Interestingly, we found point mutations in the signal peptide sequences of some conotoxins with the same mature peptides from C. striatus. Yang and other scholars analyzed the M superfamily conotoxin precursors and found that different conotoxin precursors have the same mature region (Yang and Zhou, 2020). Point mutations in the signal peptide sequences were identified in both the NGS and TGS datasets, 91% of which occurred in the TGS data, implying that TGS broke through the conservative nature of conotoxin signal peptides and the traditional concept of the variability of mature peptides obtained by NGS technology. However, the perception that the signal region is hyperconserved, the proregion is relatively conserved, and the mature region is hypervariable remains valid. These findings in this study complement the traditional perception, and they would not change putative classification of gene superfamilies, cysteine frameworks, or pharmacological families based on this dogma. Therefore, point mutations of amino acids are crucial for the physiological functions of mature conotoxins and play an essential role in conotoxins’ sequence and functional diversity.

Materials and methods

Sampling and RNA extraction

Three C. striatus specimens, about 9 cm in length, were collected from the offshore areas of the West Island near Sanya, South China Sea, China. These cone snails were shipped to the indoor laboratory at Hainan Medical University (Haikou, Hainan, China), and then were kept in an ecological breeding system for about 3 days. Four organs of the cone snails, including radular sheath, venom duct, venom gland, and salivary gland, were dissected and then immediately stored at –80°C before use.

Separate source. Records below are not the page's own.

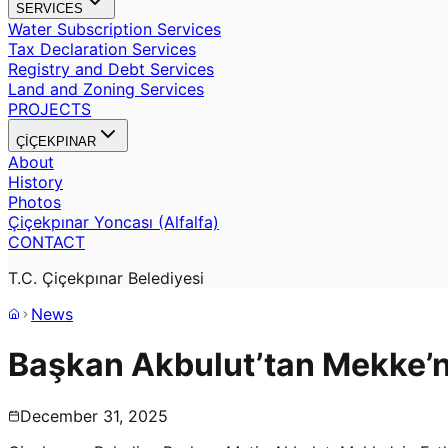
SERVICES
Water Subscription Services
Tax Declaration Services
Registry and Debt Services
Land and Zoning Services
PROJECTS
ÇİÇEKPINAR
About
History
Photos
Çiçekpınar Yoncası (Alfalfa)
CONTACT
T.C. Çiçekpınar Belediyesi
News
Başkan Akbulut’tan Mekke’ni
December 31, 2025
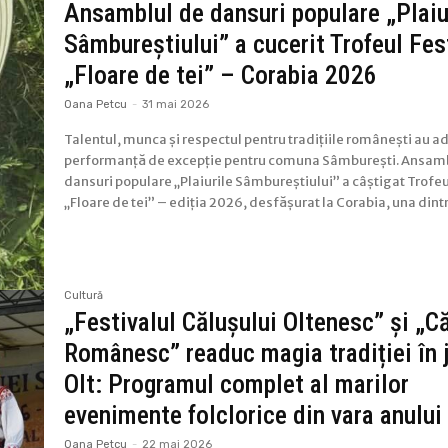
Ansamblul de dansuri populare „Plaiu
Sâmbureștiului” a cucerit Trofeul Fes
„Floare de tei” – Corabia 2026
Oana Petcu
-
31 mai 2026
Talentul, munca și respectul pentru tradițiile românești au a
performanță de excepție pentru comuna Sâmburești. Ansam
dansuri populare „Plaiurile Sâmbureștiului” a câștigat Trofeu
„Floare de tei” – ediția 2026, desfășurat la Corabia, una dintre
Cultură
„Festivalul Călușului Oltenesc” și „C
Românesc” readuc magia tradiției în 
Olt: Programul complet al marilor
evenimente folclorice din vara anulu
Oana Petcu
-
22 mai 2026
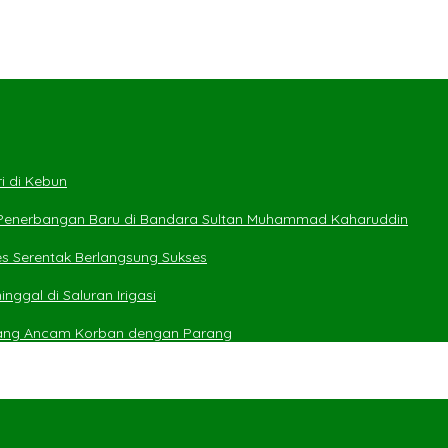
i di Kebun
 Penerbangan Baru di Bandara Sultan Muhammad Kaharuddin
es Serentak Berlangsung Sukses
ggal di Saluran Irigasi
yang Ancam Korban dengan Parang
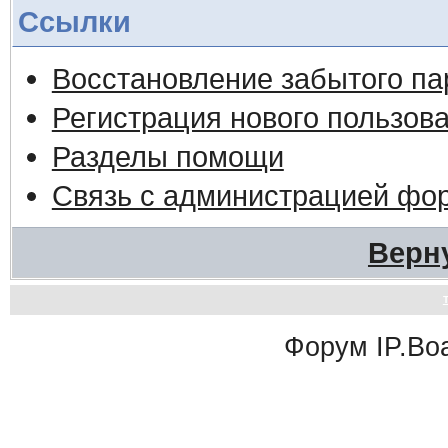
Ссылки
Восстановление забытого па
Регистрация нового пользов
Разделы помощи
Связь с администрацией фо
Верн
Форум
IP.Bo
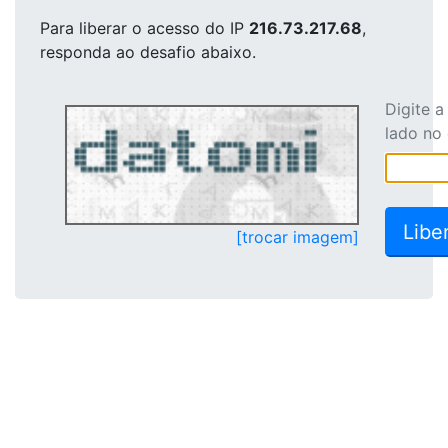
Para liberar o acesso
do IP
216.73.217.68
,
responda ao desafio abaixo.
Digite 
lado no
[trocar imagem]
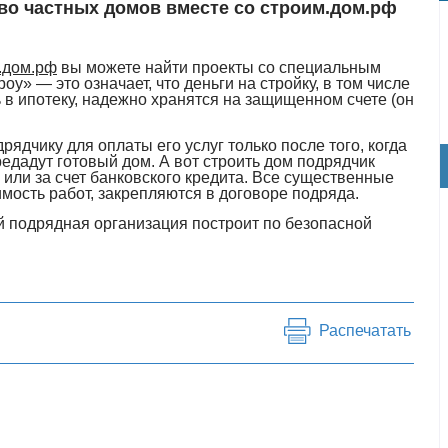
во частных домов вместе со строим.дом.рф
.дом.рф
вы можете найти проекты со специальным
оу» — это означает, что деньги на стройку, в том числе
ь в ипотеку, надежно хранятся на защищенном счете (он
рядчику для оплаты его услуг только после того, когда
едадут готовый дом. А вот строить дом подрядчик
или за счет банковского кредита. Все существенные
имость работ, закрепляются в договоре подряда.
й подрядная организация построит по безопасной
Распечатать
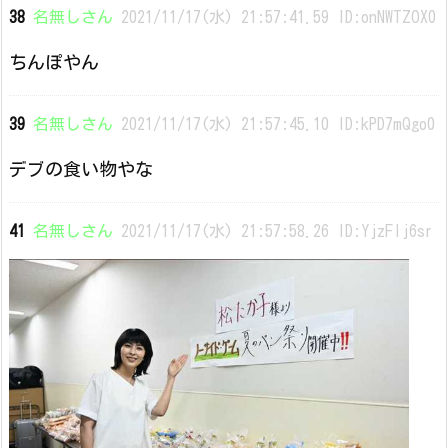
38
名無しさん
2021/11/17(水) 21:57:41.59 ID:onNWTZOX0
ちんぽやん
39
名無しさん
2021/11/17(水) 21:57:45.10 ID:kPD7mQgo0
デブの食い物やな
41
名無しさん
2021/11/17(水) 21:57:58.26 ID:YjzFlj6sr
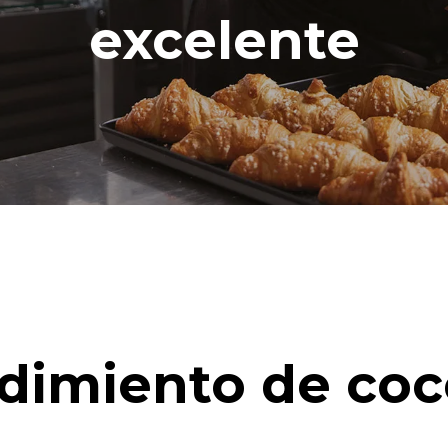
excelente
dimiento de coc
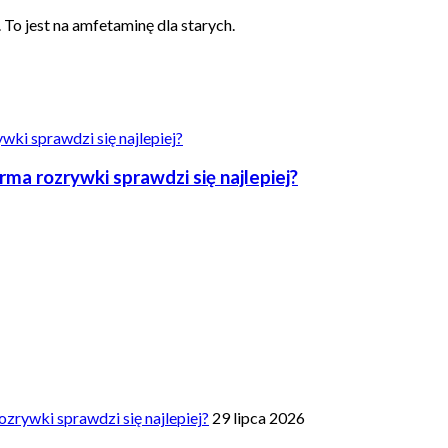
To jest na amfetaminę dla starych.
a rozrywki sprawdzi się najlepiej?
zrywki sprawdzi się najlepiej?
29 lipca 2026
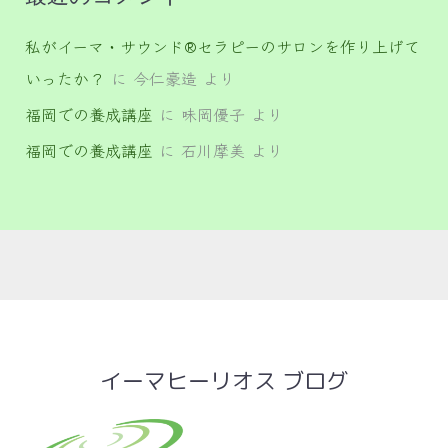
私がイーマ・サウンド®セラピーのサロンを作り上げて
いったか？
に
今仁豪造
より
福岡での養成講座
に
味岡優子
より
福岡での養成講座
に
石川摩美
より
イーマヒーリオス ブログ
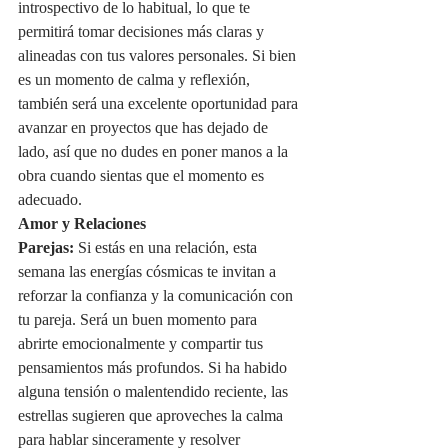
introspectivo de lo habitual, lo que te 
permitirá tomar decisiones más claras y 
alineadas con tus valores personales. Si bien 
es un momento de calma y reflexión, 
también será una excelente oportunidad para 
avanzar en proyectos que has dejado de 
lado, así que no dudes en poner manos a la 
obra cuando sientas que el momento es 
adecuado.
Amor y Relaciones
Parejas:
 Si estás en una relación, esta 
semana las energías cósmicas te invitan a 
reforzar la confianza y la comunicación con 
tu pareja. Será un buen momento para 
abrirte emocionalmente y compartir tus 
pensamientos más profundos. Si ha habido 
alguna tensión o malentendido reciente, las 
estrellas sugieren que aproveches la calma 
para hablar sinceramente y resolver 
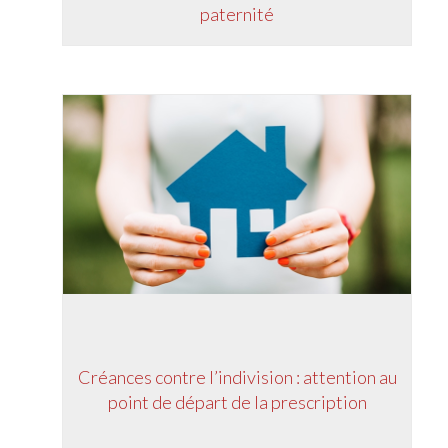
paternité
Créances contre l’indivision : attention au
point de départ de la prescription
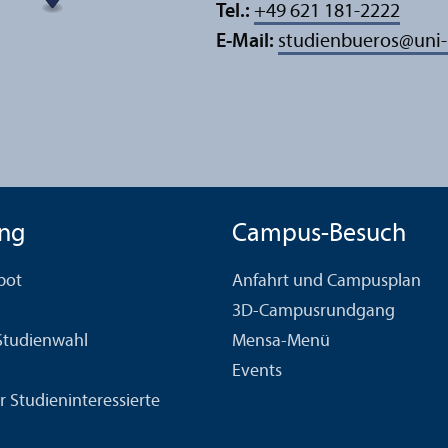
Tel.:
+49 621 181-2222
E-Mail:
studienbueros
@
uni
ng
Campus-Besuch
bot
Anfahrt und Campusplan
3D-Campusrundgang
 Studien­wahl
Mensa-Menü
Events
r Studien­interessierte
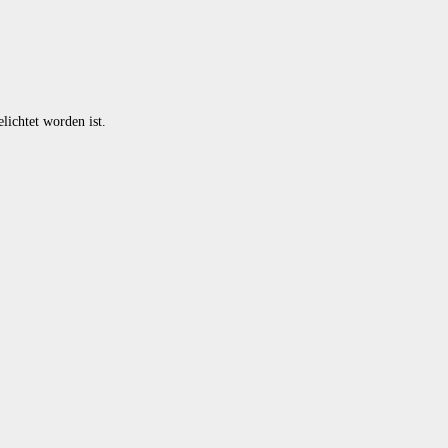
lichtet worden ist.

Total RNA was extracted from these samples using QIAzol reagent (Qiagen, Fredrick, MD, USA). A NanoDrop nucleic acid quantifier was used to detect the purity of RNA (A260: A230 ratio of 2.0–2.2; A260:A280 ratio of 1.8–2.1), a Qubit RNA assay (Invitrogen, Carlsbad, CA, USA) was used to accurately quantify the RNA concentrations, and an Agilent 2100 Bioanalyzer (Palo Alto, CA, USA) was used to detect the integrity of RNAs.

NGS library construction

The high-quality RNA samples (OD260/280 = 1.8–2.2, OD260/230 ≥ 2.0, RIN ≥ 8, > 1 μg) were used to construct individual sequencing library. PolyA mRNA was purified from total RNA using oligo-dT-attached magnetic beads and then fragmented by a fragmentation buffer. Taking these short fragments as templates, first-stranded cDNA was synthesized using reverse transcriptase and random primers, followed by second-stranded cDNA synthesis. Then, the synthesized cDNA was subjected to end-repair, phosphorylation, and “A” base addition according to the library construction protocol. Afterward, sequencing adapters were added to both sides of the cDNA fragments. After PCR amplification of cDNA fragments, 150–250 bp targets were obtained. Finally, we performed the paired-end sequencing on an Illumina HiSeq X Ten platform (Illumina Inc., San Diego, CA, USA).

TGS library construction

Total RNA was extracted by grinding tissues in TRIzol reagent (Cat# DP424, TIANGEN Biotech Co. Ltd, Beijing, China) on dry ice and was processed following the manufacturer’s instructions. The integrity of the RNA was determined with the Agilent 2100 Bioanalyzer and agarose gel (Lonza) electrophoresis. The purity and concentration of the RNA were determined with the Nanodrop micro-spectrophotometer (Thermo Fisher Scientific, USA). The mRNA was enriched by Oligo (dT) magnetic beads. Then, the enriched mRNA was reverse transcribed into cDNA using a Clontech SMARTer PCR cDNA Synthesis Kit (TAKARA). PCR cycle optimization was used to determine the optimal amplification cycle number for the downstream large-scale PCR reactions (PrimeSTAR GXL DNA polymerase). Then, the optimized cycle number was used to generate double-stranded cDNA. The large-scale PCR was performed for the next SMRTbell library construction. cDNAs were damage-repaired and end-repaired, and the sequencing adapters were ligated using a SMRTbell Template Prep Kit (PacBio). Each SMRT bell template was annealed to a sequencing primer, bound to polymerase, and sequenced on a PacBio sequel platform by Nextomics Biosciences Co. Ltd. (Wuhan, Hubei, China). Circular consensus sequences were obtained using the SMRTlink 5.1 software (PacBio). A total of 35.6 Gb subread sequences were obtained by correction between subreads. According to the existence of 5’-end primer, 3’-end primer, or polyA tail, these sequences were divided into FLNC reads and non-full-length sequences. The former was clustered by iterative clustering in Iterative Clustering for Error Correction (Wang et al., 2021) algorithm software to generate the cluster consensus sequences. Subsequently, we corrected the polished consensus sequences of the TGS data through LoRDEC software (PacBio) with default parameters, and any redundancy in corrected consensus reads was removed by CD-hit (version 4.7) (Li and Godzik, 2006) to obtain the final transcripts for subsequent analysis.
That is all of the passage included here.